Un genio al teléfono

“Brian Wilson organizó algo para ayudar a las víctimas del Katrina: A cambio de una donación de 100$, el no sólo la doblaría sino que te llamaría en persona y permitiría que le hicieras una pregunta. Así que hice la donación y un par de horas después sonó el teléfono. Me dio las gracias y luego dijo, “Vamos, pregúntame algo”. Mi novia acababa de afinarme el piano, así que le dije, “Una de mis canciones favoritas es “Meant for You”, la que empieza “Friends”. El problema es que ahora con el piano recién afinado no suena bien. ¿Puedes decirme los acordes?” Brian dijo: “Oh, no me acuerdo… Lo siento”. Quedé un poco fastidiado, pero bueno, tampoco yo me acuerdo de las canciones que escribí hace treinta años.
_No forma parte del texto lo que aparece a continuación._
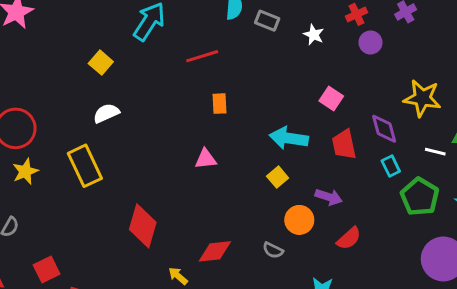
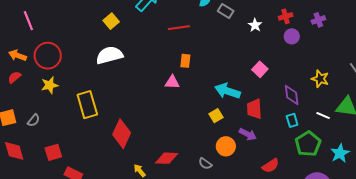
yellow star: (422, 98) -> (320, 79), size x0.7
white semicircle: (106, 113) -> (109, 55), size x1.5
red trapezoid: (344, 144) -> (254, 109), moved
pink triangle: (206, 159) -> (172, 82), moved
yellow rectangle: (85, 166) -> (87, 105), moved
red semicircle: (349, 238) -> (271, 166), moved

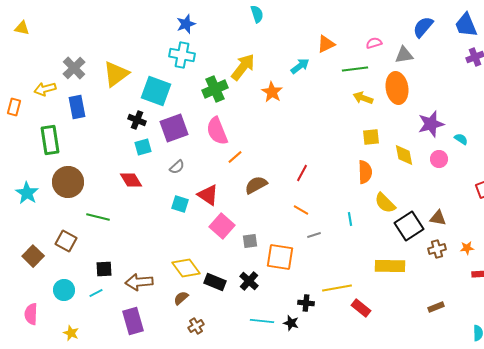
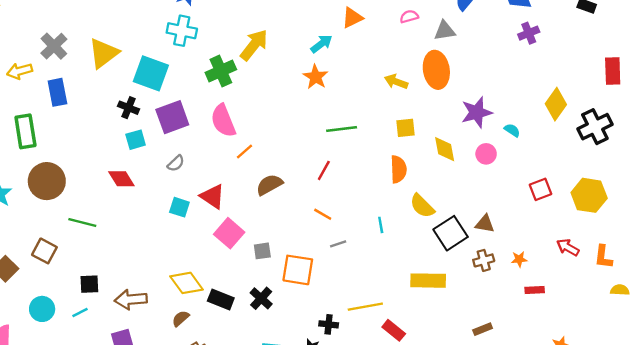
green line: (355, 69) -> (342, 129), moved
orange star: (272, 92) -> (316, 77), moved

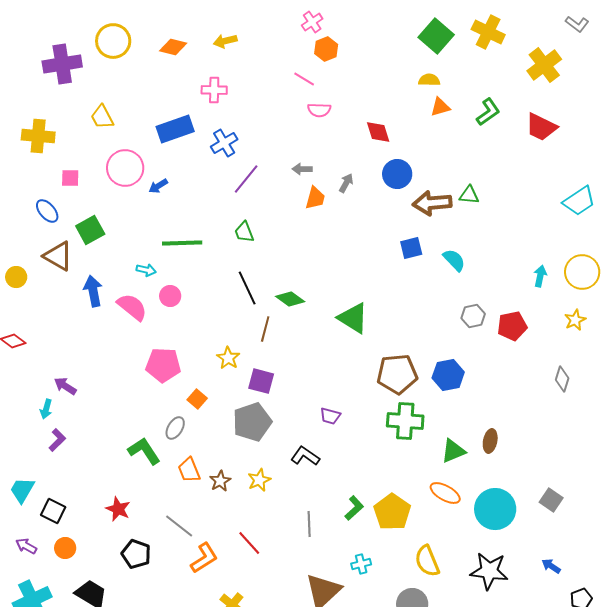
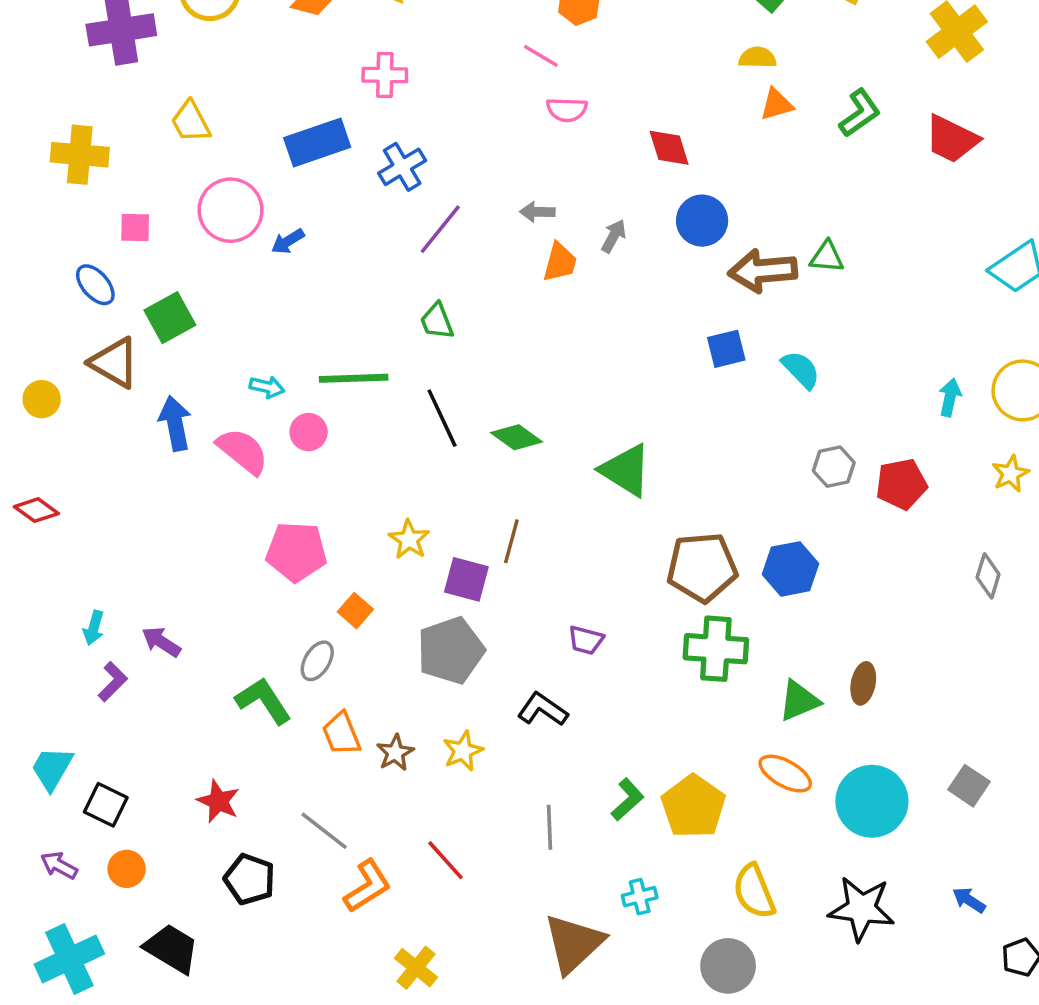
green line: (182, 243) -> (354, 378), moved
brown line: (265, 329) -> (511, 541), moved
purple arrow: (65, 386) -> (161, 642), moved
El caso es que estaba pensando a quien llamar primero para contarle que había hablado con el auténtico Brian Wilson, cuando poco después sonó el teléfono: “Hey Kelley, soy Brian otra vez. Oye, la canción empieza en La bemol”. Según toqué la nota, me dijo, “Vamos, cántala”. Así que me pongo a cantar el primer verso, “As I sit and close my eyes…”, y en el teléfono, a setecientos kilómetros de distancia, ¡Brian cantaba conmigo! Un momento increíble e inolvidable”.